Velleio Patercolo (all'anagrafe: Giggino Velleio Patercolo) è stato un romano con un nome orrendo perché i genitori erano degli stronzi.
Nonostante sia cresciuto con questa consapevolezza, Velleio Patercolo è stato uno storico latino, autore di opere importantissime e molto ben scritte, fin troppo bene per uno con un nome del genere.
Oggi i suoi testi sono conosciuti in tutti i licei classici italiani perché, siccome Velleio aveva studiato fino alla terza media, le sue versioni di latino sono a prova di imbecille.

Una vita da Patercolo

Velleio Patercolo (e basta ridere del suo nome! Dai, non è carino) nasce in Terronia superiore in un recinto per maiali ubicato tra Napoli e Pizzo Calabro. Discende per via materna da Decio Magio e Minato Magio, che fu re di Cartagine, e questo fece inevitabilmente di lui un Re Magio.
Il nonno paterno, Gaio Velleio Patercolo, fu comandante d'esercito, mentre il nonno materno fu proconsole. Aveva pure uno zio elettrauto.
Dopo un periodo di lavoro in Tracia visitò la Dalmazia come legatus, la Pannonia come incatenatus e la Pannocchia come affamatus, dato che la regione era assai famosa per i suoi sconfinati campi di mais.
Fu eletto questore, poi pretore, e infine reginetta della scuola. Ebbe anche un buono per andare gratis al circo.
Nel 30 (a.C. o d.C.) pubblicò l'opera Storia romana, che fu messa in vendita presso tutte le edicole e balzò subito in testa alle classifiche di gradimento, perché allora non c'erano ancora i libri di Paulo Coelho.
L'opera venne dedicata al suo grande amico Vinicio. Il calciatore ringraziò sentitamente e dedicò a Patercolo un gol segnato in Coppa Italia contro il Catanzaro.
Inviato come cronista di guerra in Macedonia, poté constatare subito i danni provocati dal conflitto, giacché la frutta era stata tutta tagliata a pezzi. Le sue qualità in battaglia tuttavia facevano talmente pietà che venne eletto magister equitum, cioè maestro di equitazione, e impartì lezioni a Tiberio per conto di Cesare, che era occupato con il suo corso di scherma. Nell'anno 30 d.C. si ritrovò in Persia e vi rimase per affrontare alcuni Parti. Non avendo alcuna pratica come ostetrica, il povero Patercolo fallì l'impresa, ma gli venne regalato un adesivo sagomato in ricordo dello sforzo compiuto.

Nel 33 d.C., mentre soggiornava a Lutezia per una vacanza-studio riguardo l'uso del filo interdentale presso i popoli barbari, vide un branco di studenti del luogo che appiccavano fuoco a un cumulo di copie del suo libro Storia romana e ci rimase molto male. A causa di ciò andò in depressione e cominciò a vagare di notte e a non farsi più il bidet.

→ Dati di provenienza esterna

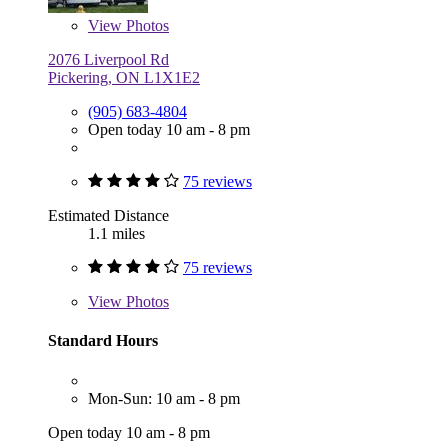
View
Photos
2076 Liverpool Rd
Pickering, ON L1X1E2
(905) 683-4804
Open today 10 am - 8 pm
75 reviews
Estimated Distance
1.1 miles
75 reviews
View
Photos
Standard Hours
Mon-Sun: 10 am - 8 pm
Open today 10 am - 8 pm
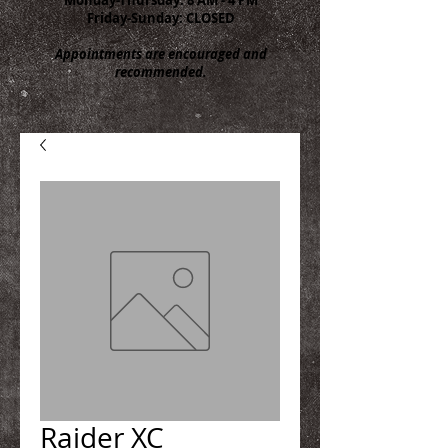
Friday-Sunday: CLOSED
Appointments are encouraged and
recommended.
Raider XC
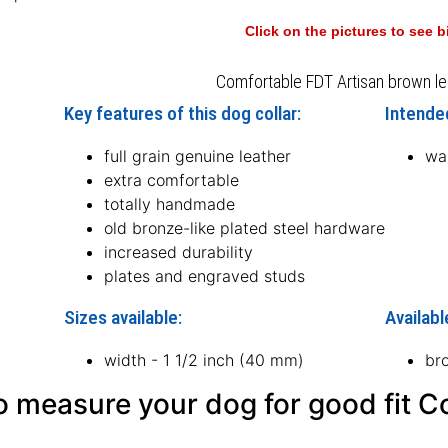
Click on the pictures to see 
Comfortable FDT Artisan brown le
Key features of this dog collar:
Intended
full grain genuine leather
wal
extra comfortable
totally handmade
old bronze-like plated steel hardware
increased durability
plates and engraved studs
Sizes available:
Availabl
width - 1 1/2 inch (40 mm)
br
 measure your dog for good fit Co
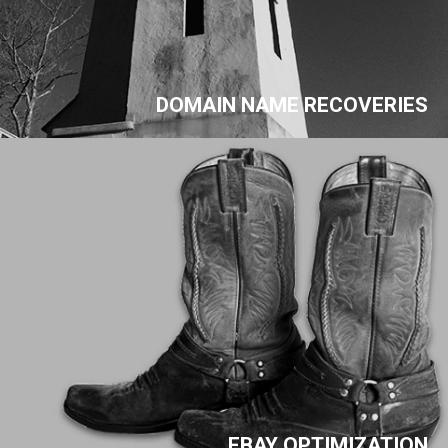
DOMAIN NAME RECOVERIES
EBAY OPTIMIZATION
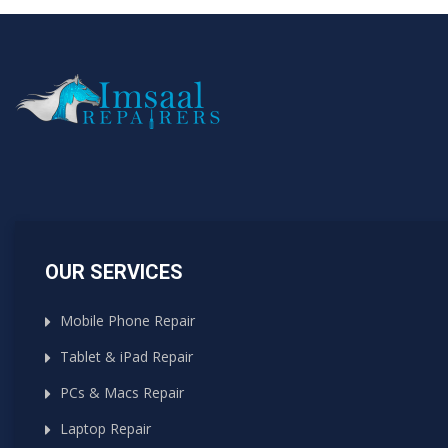
OUR SERVICES
Mobile Phone Repair
Tablet & iPad Repair
PCs & Macs Repair
Laptop Repair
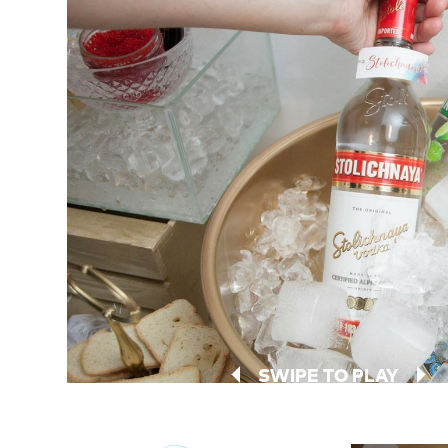
SWIPE TO PLAY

Nel 35 d.C. tentò ripetutamente il suicidio gettandosi sul pavimento del bagno dal lavandino, ma invece di rinnegare sé stesso morendo rinnegò tutti gli Dei sbattendo il mento sulla tavoletta del cesso. Alla fine, un giorno, tentando di togliersi la vita nel medesimo modo, poiché aveva lasciato alzata la tavoletta del cesso non batté il mento ma venne risucchiato dallo sciacquone. Questo fatto ammonisce ancora di più i maschi sulla necessità di abbassare sempre il coperchio del cesso.

Opere attribuite al buon Patercolo

Oltre all'emerita Storia romana, al disgraziato Velleio sono attribuite anche altre opere di origine greco-romana (come i combattimenti fra galline):

  • De carabattolis bancarellarum
  • Cornu cornus cornu cornu cornu cornu
  • Battiato - the platinum collection
  • Mala malorum male mala sunt
  • Il De virginum vagina e il De pene hominum sono attribuiti dai più al pornografo greco Clitoride da Tebe e noi riteniamo che Velleio li abbia solo tradotti in età adolescenziale.